As you think about these questions, review the notes that you made and add or amend them as necessary.
The purpose of this first step is to get as clear a picture as possible of the key components of your talk. Like an eagle, you want a broad vision of the landscape before narrowing your focus on your target.
Step 2 – Define your objective
At the end of your speech or presentation, the audience should be changed in some way. What is your objective for the talk? What do you want the audience to do when your talk is over?
Some possible objectives for a business presentation: (a) you want people to invest in a project; (b) you want people to take some action; (c) you want people to be aware of certain information; (d) you want to bring about a change in the company.
Sometimes speakers just want the audience to know something and that is fine. But the most powerful speeches and presentations are the ones that move people to action. If you can get your audience to take some concrete action, you will have made an impact.
When thinking about what you want the audience to do, be specific. Write out the objective as follows: “At the end of the presentation, I want the audience to .”
There are countless objectives that a speech or presentation might have. Give it some thought. Just remember that the objective should be clear and realistic. Audiences need to know what, precisely, they have to do, and they have to be able to do it.
Step 3 – What is your key message?
A speech or presentation should be built around a key message. It is fine to have more than one key message, but I would only have two or three at most. The more messages you have, the more complicated your talk will be; the more complicated the talk, the less likely it is that people will remember it.
Too often, a presentation rambles along, leaving the audience confused as to what the point was.
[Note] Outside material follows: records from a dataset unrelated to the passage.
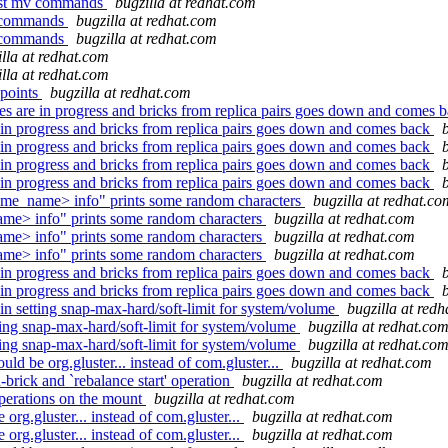
fast mv commands
bugzilla at redhat.com
mv commands
bugzilla at redhat.com
mv commands
bugzilla at redhat.com
illa at redhat.com
illa at redhat.com
 points
bugzilla at redhat.com
 are in progress and bricks from replica pairs goes down and comes 
in progress and bricks from replica pairs goes down and comes back
in progress and bricks from replica pairs goes down and comes back
in progress and bricks from replica pairs goes down and comes back
in progress and bricks from replica pairs goes down and comes back
ume_name> info" prints some random characters
bugzilla at redhat.co
me> info" prints some random characters
bugzilla at redhat.com
me> info" prints some random characters
bugzilla at redhat.com
me> info" prints some random characters
bugzilla at redhat.com
in progress and bricks from replica pairs goes down and comes back
in progress and bricks from replica pairs goes down and comes back
 setting snap-max-hard/soft-limit for system/volume
bugzilla at red
ng snap-max-hard/soft-limit for system/volume
bugzilla at redhat.co
ng snap-max-hard/soft-limit for system/volume
bugzilla at redhat.co
 be org.gluster... instead of com.gluster...
bugzilla at redhat.com
rick and `rebalance start' operation
bugzilla at redhat.com
perations on the mount
bugzilla at redhat.com
g.gluster... instead of com.gluster...
bugzilla at redhat.com
g.gluster... instead of com.gluster...
bugzilla at redhat.com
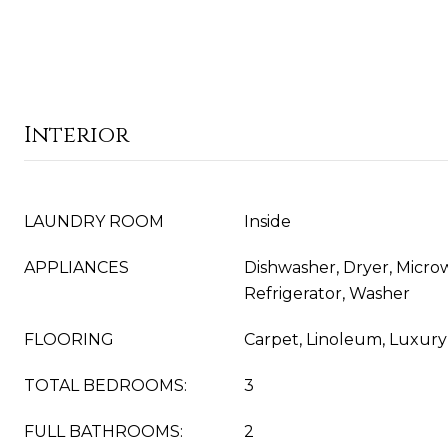
Interior
LAUNDRY ROOM
Inside
APPLIANCES
Dishwasher, Dryer, Micro
Refrigerator, Washer
FLOORING
Carpet, Linoleum, Luxury V
TOTAL BEDROOMS:
3
FULL BATHROOMS:
2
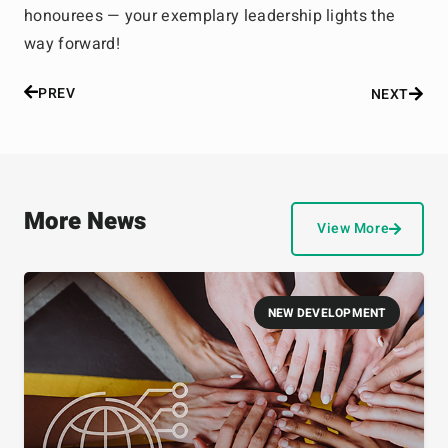
honourees — your exemplary leadership lights the
way forward!
PREV
NEXT
More News
View More
NEW DEVELOPMENT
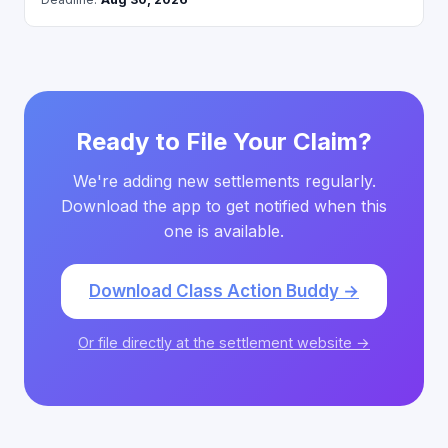
Ready to File Your Claim?
We're adding new settlements regularly.
Download the app to get notified when this
one is available.
Download Class Action Buddy →
Or file directly at the settlement website →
Very often, this is because the speaker has not thought clearly about the message and so did not construct a coherent talk.
Think about what you want the audience to remember even if they forget everything else that you have said. Then, write your entire presentation in one or two complete sentences. Not bullet points! The purpose of this step is to help you get to the heart of what you want to say.
When you can condense your speech or presentation into a single sentence or two, the message is clear in your mind. Then, when it comes to building your talk, as you think about adding a slide, a statistic, a story, a chart, a graph, etc., ask yourself whether it supports the key message. If it does, it can stay. If it doesn’t, you might want to save it for another talk.
Step 4 – Why should the audience care?
A speech or presentation is never about the speaker or her product or service or company. It is always about the audience. When speakers put the audience first, that’s when great things can happen with a speech or presentation.
The final step of the exercise is to be clear about why your audience should care about your key message? Why is it important for them? List the reasons. If you can’t think of any, you have a problem. Either you are giving the wrong talk to this audience or you are speaking to the wrong audience. But if you know the reasons why the audience should care, you have the basis for a meaningful speech or presentation.
In this regard, it’s worth remembering the humorous, but insightful, comment of the late Ken Haemer, former Manager of Presentation Research at AT&T:
Designing a presentation without an audience in mind is like writing a love letter and addressing it: “To Whom It May Concern.”
Even if you do not have a lot of time to prepare a speech or presentation, the foregoing exercise will help you clarify your ideas about your talk. Ultimately, this will save you time as you design it and will help you deliver a message that is clear, memorable and relevant for your audience.